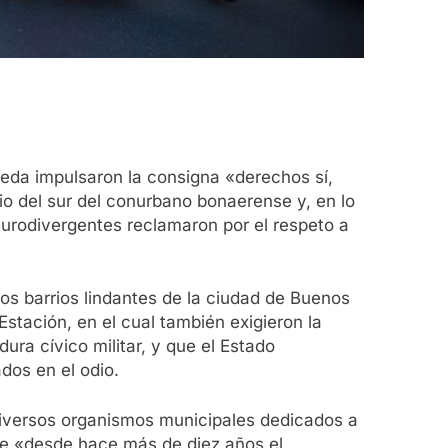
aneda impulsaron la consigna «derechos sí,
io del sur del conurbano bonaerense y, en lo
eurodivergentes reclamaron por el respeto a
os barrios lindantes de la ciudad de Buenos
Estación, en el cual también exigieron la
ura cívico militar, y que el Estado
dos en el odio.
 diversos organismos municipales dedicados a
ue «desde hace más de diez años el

---

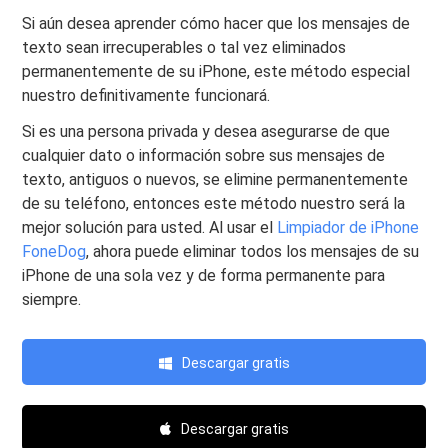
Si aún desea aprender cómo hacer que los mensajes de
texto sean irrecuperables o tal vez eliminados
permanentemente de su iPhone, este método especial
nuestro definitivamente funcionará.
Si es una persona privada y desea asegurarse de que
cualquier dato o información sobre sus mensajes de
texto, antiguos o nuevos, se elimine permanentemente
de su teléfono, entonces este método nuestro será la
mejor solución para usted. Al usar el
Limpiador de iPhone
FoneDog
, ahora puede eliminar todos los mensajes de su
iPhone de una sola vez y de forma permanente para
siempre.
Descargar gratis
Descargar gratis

* * *

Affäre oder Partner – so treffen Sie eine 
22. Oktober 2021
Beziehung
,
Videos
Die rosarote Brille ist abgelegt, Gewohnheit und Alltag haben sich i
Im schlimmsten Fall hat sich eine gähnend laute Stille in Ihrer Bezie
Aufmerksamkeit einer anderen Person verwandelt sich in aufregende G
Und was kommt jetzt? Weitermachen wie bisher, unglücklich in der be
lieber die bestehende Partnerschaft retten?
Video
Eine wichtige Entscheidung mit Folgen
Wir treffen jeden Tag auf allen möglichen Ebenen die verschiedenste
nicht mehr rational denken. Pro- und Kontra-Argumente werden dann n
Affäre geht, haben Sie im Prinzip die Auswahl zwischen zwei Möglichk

• [What the task asks]:
Identify the lines in the entries that hold "haben" and return each one.

• [Solution for this task]:
Die rosarote Brille ist abgelegt, Gewohnheit und Alltag haben sich i
Affäre geht, haben Sie im Prinzip die Auswahl zwischen zwei Möglichk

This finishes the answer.